## About this task:
Every single entry that follows must be copied exactly.

——————————

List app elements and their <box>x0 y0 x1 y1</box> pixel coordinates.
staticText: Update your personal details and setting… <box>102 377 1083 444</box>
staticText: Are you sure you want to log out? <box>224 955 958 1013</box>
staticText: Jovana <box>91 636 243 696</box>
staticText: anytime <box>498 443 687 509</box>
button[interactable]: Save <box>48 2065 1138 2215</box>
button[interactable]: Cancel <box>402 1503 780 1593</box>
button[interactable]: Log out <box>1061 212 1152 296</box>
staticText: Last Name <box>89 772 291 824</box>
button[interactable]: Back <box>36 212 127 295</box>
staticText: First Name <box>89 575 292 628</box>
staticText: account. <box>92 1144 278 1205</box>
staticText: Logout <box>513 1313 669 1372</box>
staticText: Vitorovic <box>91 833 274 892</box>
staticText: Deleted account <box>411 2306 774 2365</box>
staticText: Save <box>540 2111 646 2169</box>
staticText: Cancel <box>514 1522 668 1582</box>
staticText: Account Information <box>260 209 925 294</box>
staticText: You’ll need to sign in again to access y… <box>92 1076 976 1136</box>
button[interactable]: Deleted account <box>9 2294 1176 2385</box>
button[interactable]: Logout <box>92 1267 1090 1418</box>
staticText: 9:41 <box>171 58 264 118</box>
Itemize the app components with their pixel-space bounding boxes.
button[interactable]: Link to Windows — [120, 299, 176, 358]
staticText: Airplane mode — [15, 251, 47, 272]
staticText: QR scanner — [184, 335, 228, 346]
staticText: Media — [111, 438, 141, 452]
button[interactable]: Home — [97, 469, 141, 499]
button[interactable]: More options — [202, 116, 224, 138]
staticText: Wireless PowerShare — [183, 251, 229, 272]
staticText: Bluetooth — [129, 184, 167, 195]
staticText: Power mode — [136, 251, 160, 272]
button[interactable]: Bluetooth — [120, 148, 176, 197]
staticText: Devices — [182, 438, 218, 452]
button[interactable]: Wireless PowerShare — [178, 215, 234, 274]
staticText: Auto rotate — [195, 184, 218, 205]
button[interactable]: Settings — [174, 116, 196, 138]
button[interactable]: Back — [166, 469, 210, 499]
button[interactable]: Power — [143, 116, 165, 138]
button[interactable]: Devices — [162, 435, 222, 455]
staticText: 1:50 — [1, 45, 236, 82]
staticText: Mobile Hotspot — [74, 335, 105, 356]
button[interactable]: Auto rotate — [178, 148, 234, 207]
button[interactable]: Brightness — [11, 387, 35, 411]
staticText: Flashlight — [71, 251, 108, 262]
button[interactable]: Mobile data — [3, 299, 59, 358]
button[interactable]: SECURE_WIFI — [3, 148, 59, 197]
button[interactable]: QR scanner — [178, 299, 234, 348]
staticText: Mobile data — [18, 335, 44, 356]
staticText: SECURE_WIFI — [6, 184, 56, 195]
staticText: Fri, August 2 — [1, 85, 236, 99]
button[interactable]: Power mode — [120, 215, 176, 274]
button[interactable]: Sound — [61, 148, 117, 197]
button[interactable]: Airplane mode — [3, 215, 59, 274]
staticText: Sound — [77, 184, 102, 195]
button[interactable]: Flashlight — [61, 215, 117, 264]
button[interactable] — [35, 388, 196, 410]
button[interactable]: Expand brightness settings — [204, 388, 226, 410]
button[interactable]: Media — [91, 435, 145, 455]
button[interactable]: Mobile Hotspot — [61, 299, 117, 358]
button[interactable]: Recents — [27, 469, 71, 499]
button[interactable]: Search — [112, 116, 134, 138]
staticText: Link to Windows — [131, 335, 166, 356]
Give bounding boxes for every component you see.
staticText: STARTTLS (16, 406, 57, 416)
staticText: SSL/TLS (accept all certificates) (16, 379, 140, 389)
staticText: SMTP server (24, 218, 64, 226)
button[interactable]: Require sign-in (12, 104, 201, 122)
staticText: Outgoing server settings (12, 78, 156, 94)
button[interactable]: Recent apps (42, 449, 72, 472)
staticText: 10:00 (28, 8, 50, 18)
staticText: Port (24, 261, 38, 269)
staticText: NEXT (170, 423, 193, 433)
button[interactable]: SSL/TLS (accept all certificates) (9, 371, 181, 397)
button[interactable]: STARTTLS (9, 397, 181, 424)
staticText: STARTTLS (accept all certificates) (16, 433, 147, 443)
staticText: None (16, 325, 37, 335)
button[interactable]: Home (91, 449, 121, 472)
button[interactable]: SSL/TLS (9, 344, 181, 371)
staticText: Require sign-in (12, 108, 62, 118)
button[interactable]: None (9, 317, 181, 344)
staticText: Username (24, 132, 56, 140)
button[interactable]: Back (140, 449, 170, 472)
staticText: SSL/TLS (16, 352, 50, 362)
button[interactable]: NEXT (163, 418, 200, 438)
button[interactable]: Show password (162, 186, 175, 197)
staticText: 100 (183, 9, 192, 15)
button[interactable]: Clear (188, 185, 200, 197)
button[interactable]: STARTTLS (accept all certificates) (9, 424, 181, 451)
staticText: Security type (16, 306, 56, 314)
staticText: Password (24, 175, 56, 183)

——————————

## Reply:
List app elements and their <box>x0 y0 x1 y1</box> pixel coordinates.
staticText: Update your personal details and setting… <box>102 377 1083 444</box>
staticText: Are you sure you want to log out? <box>224 955 958 1013</box>
staticText: Jovana <box>91 636 243 696</box>
staticText: anytime <box>498 443 687 509</box>
button[interactable]: Save <box>48 2065 1138 2215</box>
button[interactable]: Cancel <box>402 1503 780 1593</box>
button[interactable]: Log out <box>1061 212 1152 296</box>
staticText: Last Name <box>89 772 291 824</box>
button[interactable]: Back <box>36 212 127 295</box>
staticText: First Name <box>89 575 292 628</box>
staticText: account. <box>92 1144 278 1205</box>
staticText: Logout <box>513 1313 669 1372</box>
staticText: Vitorovic <box>91 833 274 892</box>
staticText: Deleted account <box>411 2306 774 2365</box>
staticText: Save <box>540 2111 646 2169</box>
staticText: Cancel <box>514 1522 668 1582</box>
staticText: Account Information <box>260 209 925 294</box>
staticText: You’ll need to sign in again to access y… <box>92 1076 976 1136</box>
button[interactable]: Deleted account <box>9 2294 1176 2385</box>
button[interactable]: Logout <box>92 1267 1090 1418</box>
staticText: 9:41 <box>171 58 264 118</box>
Itemize the app components with their pixel-space bounding boxes.
button[interactable]: Link to Windows — [120, 299, 176, 358]
staticText: Airplane mode — [15, 251, 47, 272]
staticText: QR scanner — [184, 335, 228, 346]
staticText: Media — [111, 438, 141, 452]
button[interactable]: Home — [97, 469, 141, 499]
button[interactable]: More options — [202, 116, 224, 138]
staticText: Wireless PowerShare — [183, 251, 229, 272]
staticText: Bluetooth — [129, 184, 167, 195]
staticText: Power mode — [136, 251, 160, 272]
button[interactable]: Bluetooth — [120, 148, 176, 197]
staticText: Devices — [182, 438, 218, 452]
button[interactable]: Wireless PowerShare — [178, 215, 234, 274]
staticText: Auto rotate — [195, 184, 218, 205]
button[interactable]: Settings — [174, 116, 196, 138]
button[interactable]: Back — [166, 469, 210, 499]
button[interactable]: Power — [143, 116, 165, 138]
button[interactable]: Devices — [162, 435, 222, 455]
staticText: 1:50 — [1, 45, 236, 82]
staticText: Mobile Hotspot — [74, 335, 105, 356]
button[interactable]: Auto rotate — [178, 148, 234, 207]
button[interactable]: Brightness — [11, 387, 35, 411]
staticText: Flashlight — [71, 251, 108, 262]
button[interactable]: Mobile data — [3, 299, 59, 358]
button[interactable]: SECURE_WIFI — [3, 148, 59, 197]
button[interactable]: QR scanner — [178, 299, 234, 348]
staticText: Mobile data — [18, 335, 44, 356]
staticText: SECURE_WIFI — [6, 184, 56, 195]
staticText: Fri, August 2 — [1, 85, 236, 99]
button[interactable]: Power mode — [120, 215, 176, 274]
button[interactable]: Sound — [61, 148, 117, 197]
button[interactable]: Airplane mode — [3, 215, 59, 274]
staticText: Sound — [77, 184, 102, 195]
button[interactable]: Flashlight — [61, 215, 117, 264]
button[interactable] — [35, 388, 196, 410]
button[interactable]: Expand brightness settings — [204, 388, 226, 410]
button[interactable]: Media — [91, 435, 145, 455]
button[interactable]: Mobile Hotspot — [61, 299, 117, 358]
button[interactable]: Recents — [27, 469, 71, 499]
button[interactable]: Search — [112, 116, 134, 138]
staticText: Link to Windows — [131, 335, 166, 356]
Give bounding boxes for every component you see.
staticText: STARTTLS (16, 406, 57, 416)
staticText: SSL/TLS (accept all certificates) (16, 379, 140, 389)
staticText: SMTP server (24, 218, 64, 226)
button[interactable]: Require sign-in (12, 104, 201, 122)
staticText: Outgoing server settings (12, 78, 156, 94)
button[interactable]: Recent apps (42, 449, 72, 472)
staticText: 10:00 (28, 8, 50, 18)
staticText: Port (24, 261, 38, 269)
staticText: NEXT (170, 423, 193, 433)
button[interactable]: SSL/TLS (accept all certificates) (9, 371, 181, 397)
button[interactable]: STARTTLS (9, 397, 181, 424)
staticText: STARTTLS (accept all certificates) (16, 433, 147, 443)
staticText: None (16, 325, 37, 335)
button[interactable]: Home (91, 449, 121, 472)
button[interactable]: SSL/TLS (9, 344, 181, 371)
staticText: Require sign-in (12, 108, 62, 118)
button[interactable]: None (9, 317, 181, 344)
staticText: Username (24, 132, 56, 140)
button[interactable]: Back (140, 449, 170, 472)
staticText: SSL/TLS (16, 352, 50, 362)
button[interactable]: NEXT (163, 418, 200, 438)
button[interactable]: Show password (162, 186, 175, 197)
staticText: 100 (183, 9, 192, 15)
button[interactable]: Clear (188, 185, 200, 197)
button[interactable]: STARTTLS (accept all certificates) (9, 424, 181, 451)
staticText: Security type (16, 306, 56, 314)
staticText: Password (24, 175, 56, 183)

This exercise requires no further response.